\( \newcommand{\sech}{\operatorname{sech}} \) \( \newcommand{\inverse}[1]{#1^\leftarrow} \) \( \newcommand{\<}{\langle} \) \( \newcommand{\>}{\rangle} \) \( \newcommand{\vect}{\mathbf} \) \( \newcommand{\veci}{\mathbf{\hat ı}} \) \( \newcommand{\vecj}{\mathbf{\hat ȷ}} \) \( \newcommand{\veck}{\mathbf{\hat k}} \) \( \newcommand{\curl}{\operatorname{curl}\,} \) \( \newcommand{\dv}{\operatorname{div}\,} \) \( \newcommand{\detThree}[9]{ \operatorname{det}\left( \begin{array}{c c c} #1 & #2 & #3 \\ #4 & #5 & #6 \\ #7 & #8 & #9 \end{array} \right) } \) \( \newcommand{\detTwo}[4]{ \operatorname{det}\left( \begin{array}{c c} #1 & #2 \\ #3 & #4 \end{array} \right) } \)

MA 237 Writing Tips


2020 Spring - Linear Algebra

Linear algebra is less about finding the “final answer”, and more about explaining why the answer is accurate. Here are a few tips that will help you improve your full solutions so that they clearly communicate what you’re trying to say:

  • Avoid using pronouns unless it’s clear what they refer to. “It” could be a matrix, or an equation, or a vector… if in doubt, just use the word.
  • Don’t write \(=\) unless two things are actually equal.
  • Almost never write \(\rightarrow\) in an explanation. Sometimes the arrow should be an equal sign. Other times the arrow should be a sentence explaining what that “next step” is doing. It’s okay to use an arrow if you’re actually just using it to point out something.
  • When using a matrix, explain how and why you constructed it. Often, you need a matrix because it represents a system of equations - describe that system.
  • Use “consistent” and “inconsistent” correctly. A matrix or vector cannot be consistent or inconsistent. But a system of equations or a vector equation can be consistent (has a non-empty solution set) or inconsistent (has an empty solution set due to a contradicition, usually \(0=1\)). It’s sometimes okay to say “the system of equations represented by this augmented matrix is (in)consistent” to avoid writing out the system, but notice that the matrix must be augmented for this to make sense.
  • Don’t just point out the feature of an RREF matrix. Many problems require pointing out a feature of an RREF matrix, but you need to explain why that feature is relevant to the exercise.
  • Answer the question asked. After your explanation, be sure to conclude with the (often) “yes” or “no” answer.
  • Don’t write a sentence in place of an established mathematical symbol. For example, “we now use technology to compute the RREF of the matrix A to result in the matrix B” could be much more quickly communicated by just writing \(\operatorname{RREF}(A)=B\) or \(A\sim B\).

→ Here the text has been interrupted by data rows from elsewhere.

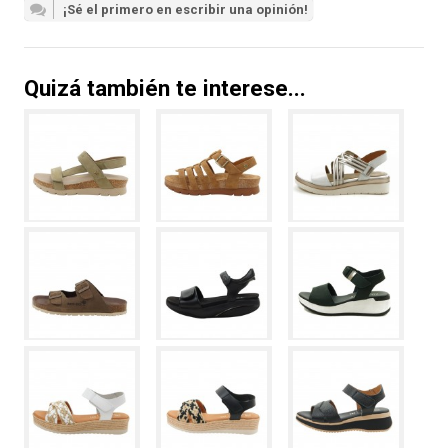
¡Sé el primero en escribir una opinión!
Quizá también te interese...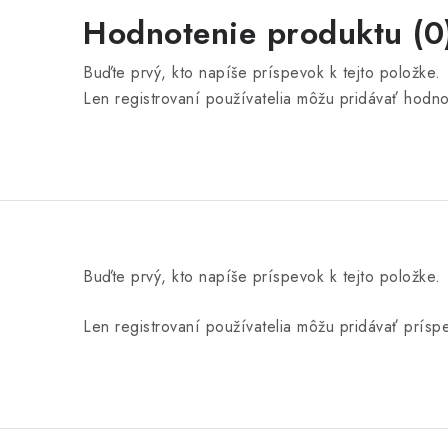
Hodnotenie produktu (0
Buďte prvý, kto napíše príspevok k tejto položke.
Len registrovaní používatelia môžu pridávať hodn
Buďte prvý, kto napíše príspevok k tejto položke.
Len registrovaní používatelia môžu pridávať prís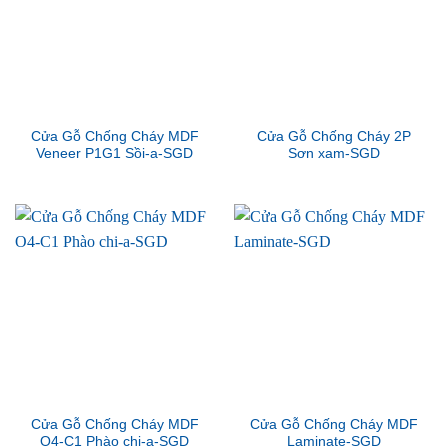
Cửa Gỗ Chống Cháy MDF
Cửa Gỗ Chống Cháy 2P
Veneer P1G1 Sồi-a-SGD
Sơn xam-SGD
Cửa Gỗ Chống Cháy MDF
Cửa Gỗ Chống Cháy MDF
O4-C1 Phào chi-a-SGD
Laminate-SGD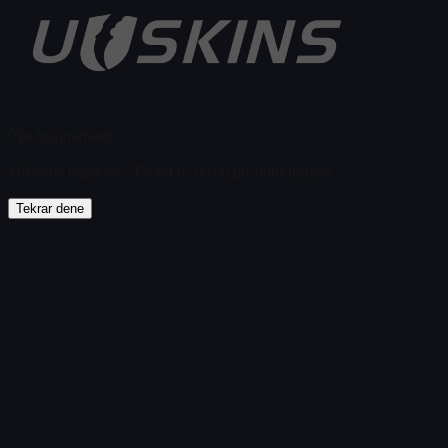
Öğe bulunamadı
Yükleme başarısız
:
Failed to fetch product details
Tekrar dene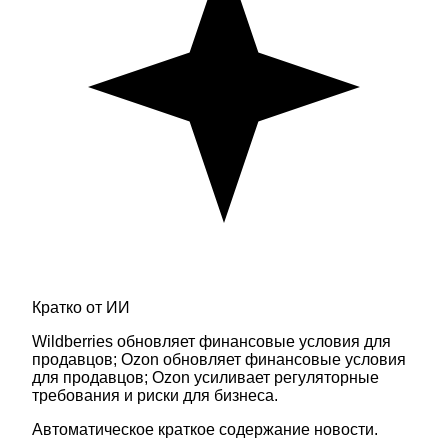
Кратко от ИИ
Wildberries обновляет финансовые условия для
продавцов; Ozon обновляет финансовые условия
для продавцов; Ozon усиливает регуляторные
требования и риски для бизнеса.
Автоматическое краткое содержание новости.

The sample solutions PDF will help you find the right words, but it’s important you know what those words mean: it’s very easy for me to tell when a student has memorized a sentence without understanding it most of the time, because the sentence they wrote usually isn’t exactly what I said (and no longer makes any sense because of the error). Students who know what they’re trying to say won’t write exactly what I put in the sample solution, but they’ll write something else with the same meaning.

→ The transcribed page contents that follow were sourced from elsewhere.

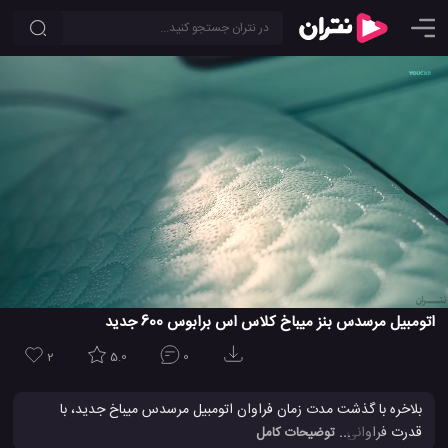
اتومبیل مرسدس بنز میباخ کلاس اس برابوس 600 جدید
2
5.0
0
بلاخره با گذشت مدت زمان فراوان اتومبیل مرسدس میباخ جدید، با
قدرت فراوانی ظاهر شد و تمامی چشم های سالن همایش را به خود
... توضیحات کامل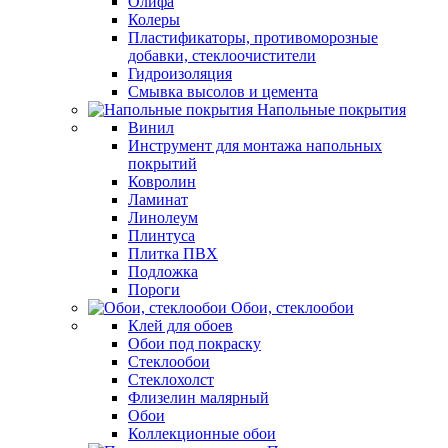
Олифа
Колеры
Пластификаторы, противоморозные
добавки, стеклоочистители
Гидроизоляция
Смывка высолов и цемента
Напольные покрытия
Винил
Инструмент для монтажа напольных
покрытий
Ковролин
Ламинат
Линолеум
Плинтуса
Плитка ПВХ
Подложка
Пороги
Обои, стеклообои
Клей для обоев
Обои под покраску
Стеклообои
Стеклохолст
Флизелин малярный
Обои
Коллекционные обои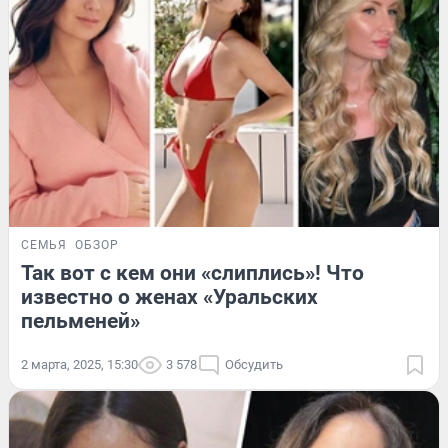
СЕМЬЯ
ОБЗОР
Так вот с кем они «слиплись»! Что
известно о женах «Уральских
пельменей»
2 марта, 2025, 15:30
3 578
Обсудить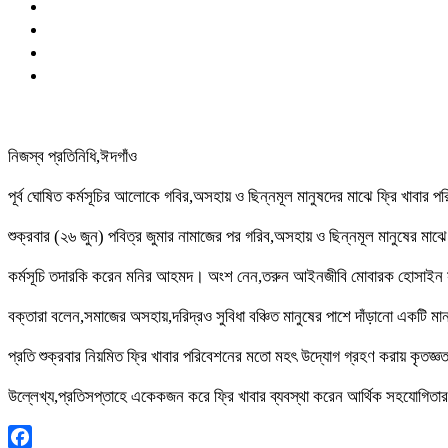
নিজস্ব প্রতিনিধি,ঈদগাঁও
পূর্ব ঘোষিত কর্মসূচির আলোকে গবির,অসহায় ও ছিন্নমূল মানুষদের মাঝে ফ্রি খাবার 
শুক্রবার (২৬ জুন) পবিত্র জুমার নামাজের পর গরিব,অসহায় ও ছিন্নমূল মানুষের মাঝে 
কর্মসূচি তদারকি করেন মনির আহমদ। অংশ নেন,তরুন আইনজীবি মোবারক হোসাইন সা
বক্তারা বলেন,সমাজের অসহায়,দরিদ্রও সুবিধা বঞ্চিত মানুষের পাশে দাঁড়ানো একটি 
প্রতি শুক্রবার নিয়মিত ফ্রি খাবার পরিবেশনের মতো মহৎ উদ্যোগ গ্রহণ করায় কৃতজ্ঞত
উল্লেখ্য,প্রতিসপ্তাহে একেকজন করে ফ্রি খাবার ব্যবস্থা করেন আর্থিক সহযোগিতার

These tips are specific to our linear algebra course, but for general advice on how to clearly communicate mathematics, Prof. Francis Su has written a great overview. To see what “professional” mathematical writing looks like, here’s an example of a research paper I’ve written. Or just look in your favorite textbook.

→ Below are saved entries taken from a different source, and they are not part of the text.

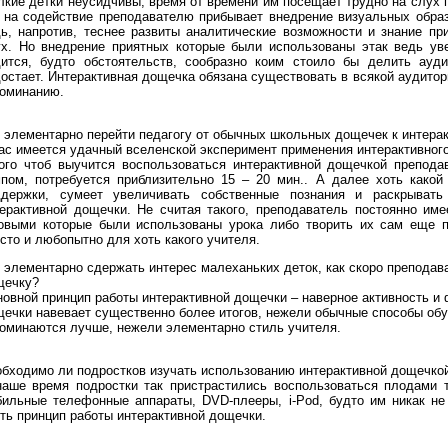
кие детки неусидчивы, время от времени им посещает трудно на слух
 на содействие преподавателю прибывает внедрение визуальных образ
ь, напротив, теснее развиты аналитические возможности и знание пр
ух. Но внедрение приятных которые были использованы этак ведь ув
дится, будто обстоятельств, сообразно коим стоило бы делить ауди
остает. Интерактивная дощечка обязана существовать в всякой аудитор
поминанию.
 элементарно перейти педагогу от обычных школьных дощечек к интер
ас имеется удачный вселенской эксперимент применения интерактивног
кого чтоб выучится воспользоваться интерактивной дощечкой препод
пом, потребуется приблизительно 15 – 20 мин.. А далее хоть какой
ддержки, сумеет увеличивать собственные познания и раскрывать
ерактивной дощечки. Не считая такого, преподаватель постоянно име
товыми которые были использованы урока либо творить их сам еще п
сто и любопытно для хоть какого учителя.
 элементарно сдержать интерес малеханьких деток, как скоро преподав
щечку?
овной принцип работы интерактивной дощечки – наверное активность и 
ечки навевает существенно более итогов, нежели обычные способы обу
оминаются лучше, нежели элементарно стиль учителя.
бходимо ли подростков изучать использованию интерактивной дощечко
аше время подростки так пристрастились воспользоваться плодами те
ильные телефонные аппараты, DVD-плееры, i-Pod, будто им никак не 
ть принцип работы интерактивной дощечки.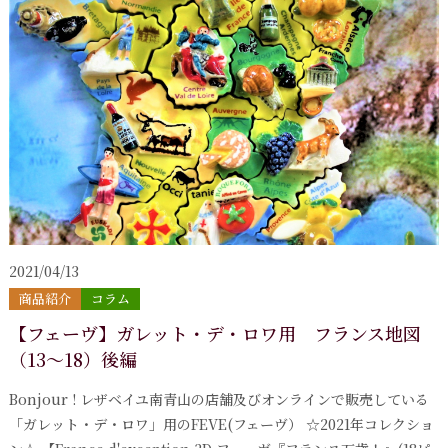
2021/04/13
商品紹介
コラム
【フェーヴ】ガレット・デ・ロワ用 フランス地図
（13～18）後編
Bonjour ! レザベイユ南青山の店舗及びオンラインで販売している
「ガレット・デ・ロワ」用のFEVE(フェーヴ） ☆2021年コレクショ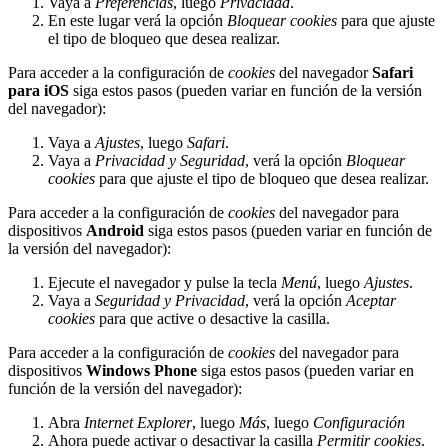
Vaya a
Preferencias
, luego
Privacidad
.
En este lugar verá la opción
Bloquear cookies
para que ajuste
el tipo de bloqueo que desea realizar.
Para acceder a la configuración de
cookies
del navegador
Safari
para iOS
siga estos pasos (pueden variar en función de la versión
del navegador):
Vaya a
Ajustes
, luego
Safari
.
Vaya a
Privacidad y Seguridad
, verá la opción
Bloquear
cookies
para que ajuste el tipo de bloqueo que desea realizar.
Para acceder a la configuración de
cookies
del navegador para
dispositivos
Android
siga estos pasos (pueden variar en función de
la versión del navegador):
Ejecute el navegador y pulse la tecla
Menú
, luego
Ajustes
.
Vaya a
Seguridad y Privacidad
, verá la opción
Aceptar
cookies
para que active o desactive la casilla.
Para acceder a la configuración de
cookies
del navegador para
dispositivos
Windows Phone
siga estos pasos (pueden variar en
función de la versión del navegador):
Abra
Internet Explorer
, luego
Más
, luego
Configuración
Ahora puede activar o desactivar la casilla
Permitir cookies
.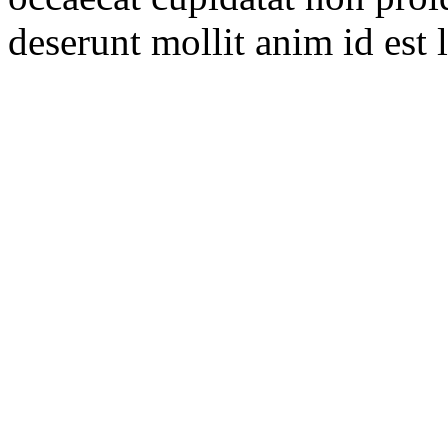
deserunt mollit anim id est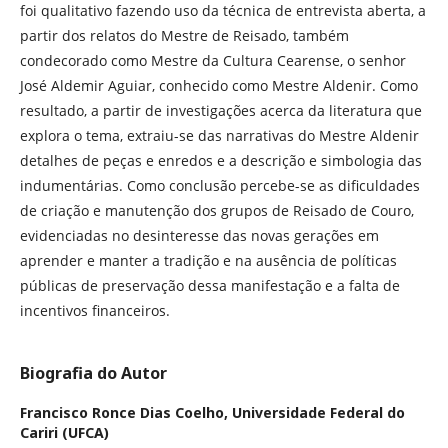
foi qualitativo fazendo uso da técnica de entrevista aberta, a
partir dos relatos do Mestre de Reisado, também
condecorado como Mestre da Cultura Cearense, o senhor
José Aldemir Aguiar, conhecido como Mestre Aldenir. Como
resultado, a partir de investigações acerca da literatura que
explora o tema, extraiu-se das narrativas do Mestre Aldenir
detalhes de peças e enredos e a descrição e simbologia das
indumentárias. Como conclusão percebe-se as dificuldades
de criação e manutenção dos grupos de Reisado de Couro,
evidenciadas no desinteresse das novas gerações em
aprender e manter a tradição e na ausência de políticas
públicas de preservação dessa manifestação e a falta de
incentivos financeiros.
Biografia do Autor
Francisco Ronce Dias Coelho,
Universidade Federal do
Cariri (UFCA)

Tips on explaining spanning/independence

We’ve covered lots of ways to tell if a set of vectors is spanning or independent, but here the basic definitions I’d appeal to in order to explain why a set of vectors is spanning or linearly indepednent (since they directly involve vector equations you can solve with an augmented matrix).

  • A set \(\{\vec v_1,\dots,\vec v_n\}\) of vectors spans a space \(V\) provided that for each \(\vec v\in V\), there is at least one solution to the vector equation \(x_1\vec v_1+\dots+x_n\vec v_n = \vec v\).
  • A set \(\{\vec v_1,\dots,\vec v_n\}\) of Euclidean vectors is linearly independent provided that the only solution to the vector equation \(x_1\vec v_1+\dots+x_n\vec v_n = \vec 0\) is \(x_1=\dots=x_n=0\).

If you need to show something about spanning or independence to solve a larger problem, then feel free to just say something about pivots, rows, and/or columns.